» Exercise instructions
Return the lines from the one containing "Eurasia Group ve" to the end of the material, both end lines included, exactly and with nothing else.

» Data records
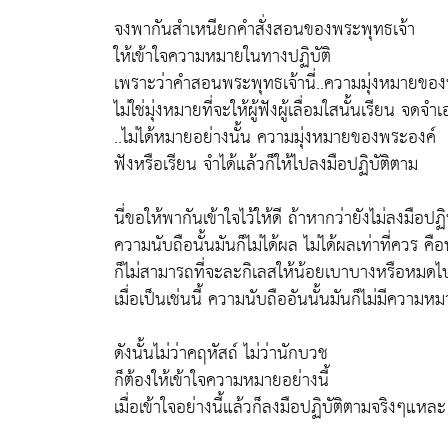
จงพากันสำเหนียกคำสั่งสอนของพระพุทธเจ้า
ให้เข้าใจความหมายในทางปฏิบัติ
เพราะว่าคำสอนพระพุทธเจ้านี่..ความมุ่งหมายขอ
ไม่ใช่มุ่งหมายที่จะให้ผู้ฟังผู้เลื่อมใสนั้นเรียน จดจำ
..ไม่ได้หมายอย่างนั้น ความมุ่งหมายของพระองค์
ฟังหรือเรียน จำได้แล้วก็ให้ไปลงมือปฏิบัติตาม
นี่ขอให้พากันเข้าใจไว้ให้ดี ถ้าหากว่ายังไม่ลงมือปฏ
ความนับถือนั้นมันก็ไม่ได้ผล ไม่ได้ผลเท่าที่ควร ค
ก็ไม่สามารถที่จะละกิเลสให้น้อยเบาบางหรือหมดไป
เมื่อเป็นเช่นนี้ ความนับถืออันนั้นมันก็ไม่มีความ
ดังนั้นไม่ว่าคฤหัสถ์ ไม่ว่านักบวช
ก็ต้องให้เข้าใจความหมายอย่างนี้
เมื่อเข้าใจอย่างนี้แล้วก็ลงมือปฏิบัติตามจริงๆแหละ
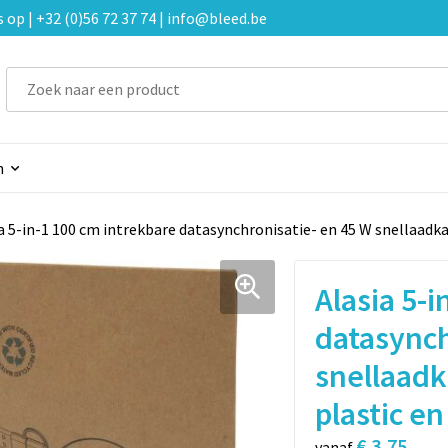
p | +32 (0)56 72 37 74 | info@bleed.be
n
a 5-in-1 100 cm intrekbare datasynchronisatie- en 45 W snellaadk
Alasia 5-
datasynch
snellaadk
plastic e
€ 3,75
vanaf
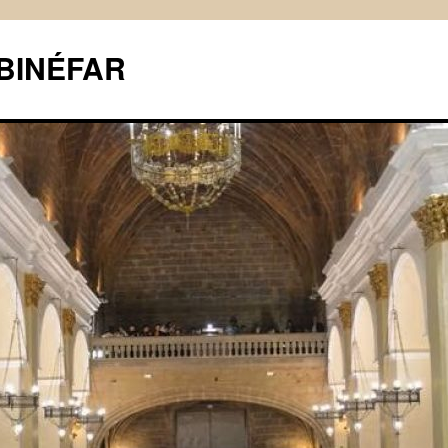
BINÉFAR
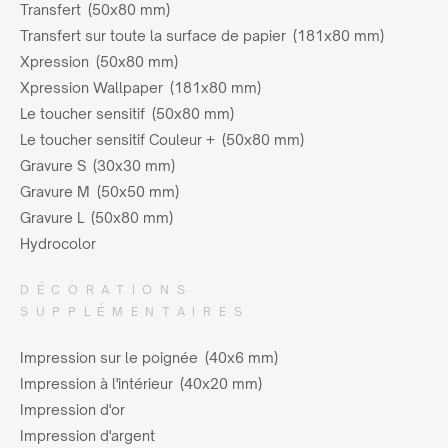
Transfert (50x80 mm)
Transfert sur toute la surface de papier (181x80 mm)
Xpression (50x80 mm)
Xpression Wallpaper (181x80 mm)
Le toucher sensitif (50x80 mm)
Le toucher sensitif Couleur + (50x80 mm)
Gravure S (30x30 mm)
Gravure M (50x50 mm)
Gravure L (50x80 mm)
Hydrocolor
DÉCORATIONS
SUPPLÉMENTAIRES
Impression sur le poignée (40x6 mm)
Impression à l'intérieur (40x20 mm)
Impression d'or
Impression d'argent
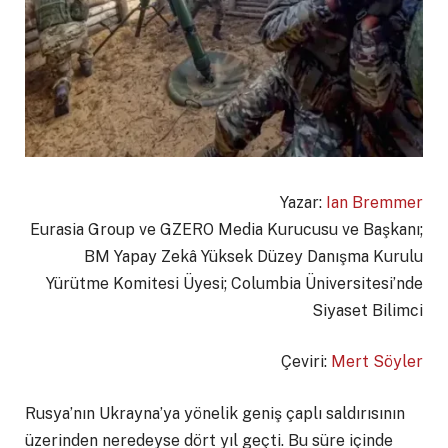
Yazar:
Ian Bremmer
Eurasia Group ve GZERO Media Kurucusu ve Başkanı;
BM Yapay Zekâ Yüksek Düzey Danışma Kurulu
Yürütme Komitesi Üyesi; Columbia Üniversitesi’nde
Siyaset Bilimci
Çeviri:
Mert Söyler
Rusya’nın Ukrayna’ya yönelik geniş çaplı saldırısının
üzerinden neredeyse dört yıl geçti. Bu süre içinde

» Answer space
Eurasia Group ve GZERO Media Kurucusu ve Başkanı;
BM Yapay Zekâ Yüksek Düzey Danışma Kurulu
Yürütme Komitesi Üyesi; Columbia Üniversitesi’nde
Siyaset Bilimci
Çeviri:
Mert Söyler
Rusya’nın Ukrayna’ya yönelik geniş çaplı saldırısının
üzerinden neredeyse dört yıl geçti. Bu süre içinde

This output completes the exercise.